The Influence of Endocrine Disruptors on Male Pubertal Timing

Wildlife observations and toxicological studies in animals have revealed that endocrine disruptors have adverse effects on reproductive health, including altering the timing of pubertal development in both males and females. In contrast to the early puberty observed with EDC exposure in females, most antiandrogenic and estrogenic compounds cause a delay in male pubertal onset accompanied by dysfunction of testicular steroidogenic pathways and perturbation in secondary sexual maturation. Animal studies have identified critical windows of vulnerability for susceptibility that vary among compounds. For several estrogenic compounds such as DES and DDE, the juvenile and peripubertal windows are key exposure periods for the outcome of preputial separation, a hallmark of pubertal onset in male rodents. Gestational and neonatal exposures have been shown to have no impact on pubertal timing. Conversely, gestational exposures to PCBs, dioxins, and flutamide (an antiandrogen) delay pubertal onset. A small but growing number of epidemiologic studies have shown that EDCs can also alter pubertal timing and progression in humans.
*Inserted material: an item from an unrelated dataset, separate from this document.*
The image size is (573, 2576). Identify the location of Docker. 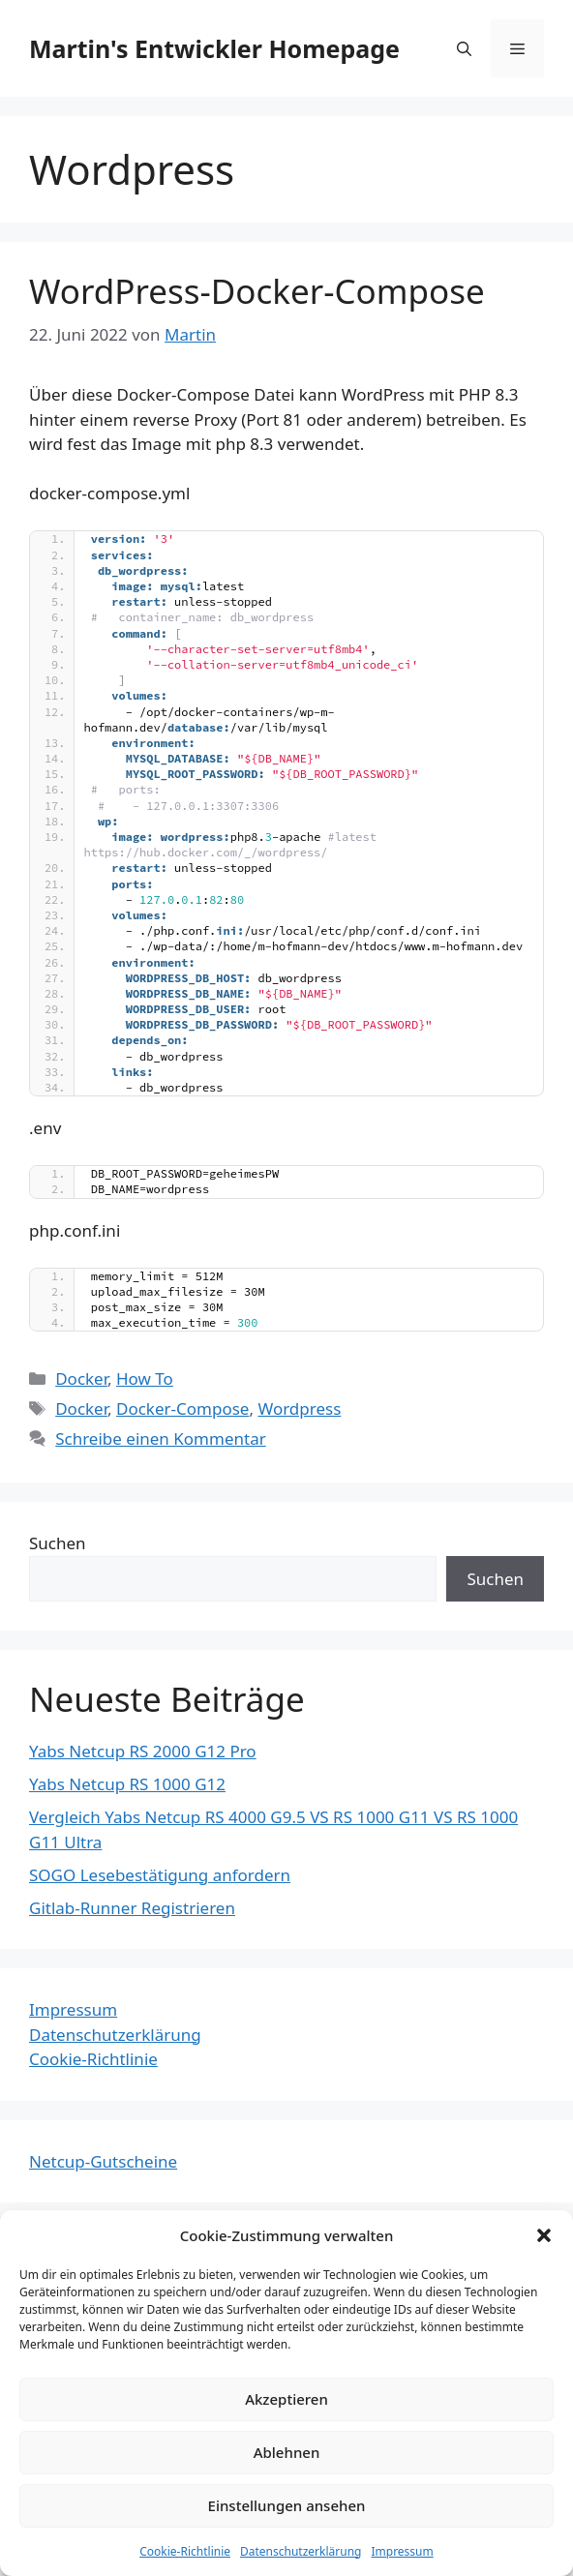 (81, 1378).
Recent studies demonstrate an association of lead, dioxins, endosulfan, and PCBs on delaying onset of puberty and age of attaining pubertal milestones and a weaker association of serum organochlorines with earlier puberty. Cumulatively, these studies have identified key factors that affect vulnerability and toxicity. Dose, duration, and timing of exposure, genetic susceptibility, and the endogenous endocrine milieu may all modulate the effects of exposures to EDCs. Human studies are further complicated by the long interval between exposure and outcome and the likelihood of mixed exposures which may have opposing, additive, or synergistic actions on the reproductive system. In conclusion, animal and human data confirm perturbations in pubertal onset and attainment of late pubertal stages with early-life exposures to EDCs.